§ **Dataset excerpts**
■ ■ ■

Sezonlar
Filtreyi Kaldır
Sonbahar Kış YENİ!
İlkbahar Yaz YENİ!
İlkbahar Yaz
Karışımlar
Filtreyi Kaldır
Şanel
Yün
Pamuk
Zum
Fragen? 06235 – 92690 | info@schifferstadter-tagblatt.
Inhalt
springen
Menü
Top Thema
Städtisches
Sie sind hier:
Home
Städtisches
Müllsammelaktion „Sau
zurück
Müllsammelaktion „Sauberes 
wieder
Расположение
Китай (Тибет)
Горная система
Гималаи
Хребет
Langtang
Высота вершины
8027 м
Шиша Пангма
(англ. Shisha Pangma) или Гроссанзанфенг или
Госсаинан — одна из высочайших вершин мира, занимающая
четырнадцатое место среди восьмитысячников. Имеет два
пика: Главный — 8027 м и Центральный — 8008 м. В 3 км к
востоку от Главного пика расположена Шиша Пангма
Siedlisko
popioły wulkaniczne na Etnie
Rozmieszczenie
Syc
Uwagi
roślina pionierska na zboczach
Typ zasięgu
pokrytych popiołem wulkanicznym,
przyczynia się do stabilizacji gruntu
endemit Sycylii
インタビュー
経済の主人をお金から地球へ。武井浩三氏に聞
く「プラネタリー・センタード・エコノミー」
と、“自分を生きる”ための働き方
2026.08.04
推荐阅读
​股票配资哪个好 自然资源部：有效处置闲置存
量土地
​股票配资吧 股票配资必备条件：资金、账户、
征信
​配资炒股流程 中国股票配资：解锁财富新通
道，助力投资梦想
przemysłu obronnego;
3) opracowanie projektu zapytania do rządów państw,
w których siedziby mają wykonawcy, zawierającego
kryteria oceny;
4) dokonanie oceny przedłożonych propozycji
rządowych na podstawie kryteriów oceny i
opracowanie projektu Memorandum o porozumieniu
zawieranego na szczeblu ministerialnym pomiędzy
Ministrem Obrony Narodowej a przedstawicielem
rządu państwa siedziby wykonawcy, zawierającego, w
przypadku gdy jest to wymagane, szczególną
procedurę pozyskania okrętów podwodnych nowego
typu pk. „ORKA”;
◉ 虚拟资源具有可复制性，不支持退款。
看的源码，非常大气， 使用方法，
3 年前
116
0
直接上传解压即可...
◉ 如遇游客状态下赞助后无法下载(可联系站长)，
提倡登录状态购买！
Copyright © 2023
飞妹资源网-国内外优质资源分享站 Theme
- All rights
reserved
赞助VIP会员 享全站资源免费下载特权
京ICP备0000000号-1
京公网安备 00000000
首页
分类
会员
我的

■ ■ ■

§ **Assignment**
The answer should hold exactly the lines running from the one with "w których siedziby" to the final line of the data, both ends counted.

§ **Task response**
w których siedziby mają wykonawcy, zawierającego
kryteria oceny;
4) dokonanie oceny przedłożonych propozycji
rządowych na podstawie kryteriów oceny i
opracowanie projektu Memorandum o porozumieniu
zawieranego na szczeblu ministerialnym pomiędzy
Ministrem Obrony Narodowej a przedstawicielem
rządu państwa siedziby wykonawcy, zawierającego, w
przypadku gdy jest to wymagane, szczególną
procedurę pozyskania okrętów podwodnych nowego
typu pk. „ORKA”;
◉ 虚拟资源具有可复制性，不支持退款。
看的源码，非常大气， 使用方法，
3 年前
116
0
直接上传解压即可...
◉ 如遇游客状态下赞助后无法下载(可联系站长)，
提倡登录状态购买！
Copyright © 2023
飞妹资源网-国内外优质资源分享站 Theme
- All rights
reserved
赞助VIP会员 享全站资源免费下载特权
京ICP备0000000号-1
京公网安备 00000000
首页
分类
会员
我的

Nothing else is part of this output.